▶ **Exercise requirements**:
Set the data below down again, exactly, with every picture left out.

Dataset entries
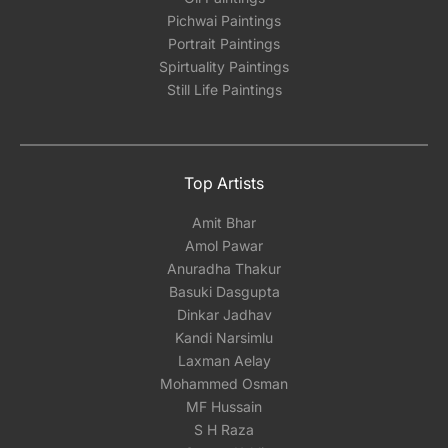
Pichwai Paintings
Portrait Paintings
Spirtuality Paintings
Still Life Paintings
Top Artists
Amit Bhar
Amol Pawar
Anuradha Thakur
Basuki Dasgupta
Dinkar Jadhav
Kandi Narsimlu
Laxman Aelay
Mohammed Osman
MF Hussain
S H Raza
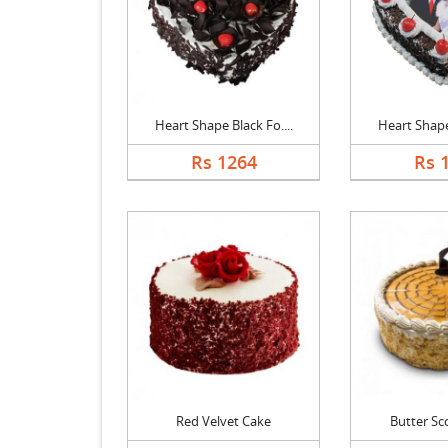
Heart Shape Black Fo....
Heart Shape 
Rs 1264
Rs 
Red Velvet Cake
Butter Sc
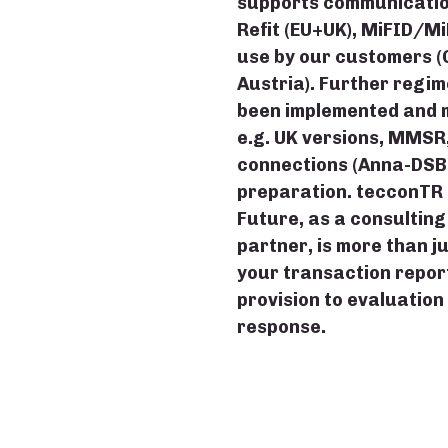
supports communication
Refit (EU+UK), MiFID/Mi
use by our customers 
Austria). Further regi
been implemented and m
e.g. UK versions, MMSR,
connections (Anna-DSB, G
preparation. tecconTR 
Future, as a consultin
partner, is more than j
your transaction report
provision to evaluation
response.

▶ **Response below**:
Pichwai Paintings
Portrait Paintings
Spirtuality Paintings
Still Life Paintings
Top Artists
Amit Bhar
Amol Pawar
Anuradha Thakur
Basuki Dasgupta
Dinkar Jadhav
Kandi Narsimlu
Laxman Aelay
Mohammed Osman
MF Hussain
S H Raza
Heart Shape Black Fo....
Heart Shape 
Rs 1264
Rs 
Red Velvet Cake
Butter Sc
supports communication
Refit (EU+UK), MiFID/Mi
use by our customers 
Austria). Further regi
been implemented and m
e.g. UK versions, MMSR,
connections (Anna-DSB, G
preparation. tecconTR 
Future, as a consultin
partner, is more than j
your transaction report
provision to evaluation
response.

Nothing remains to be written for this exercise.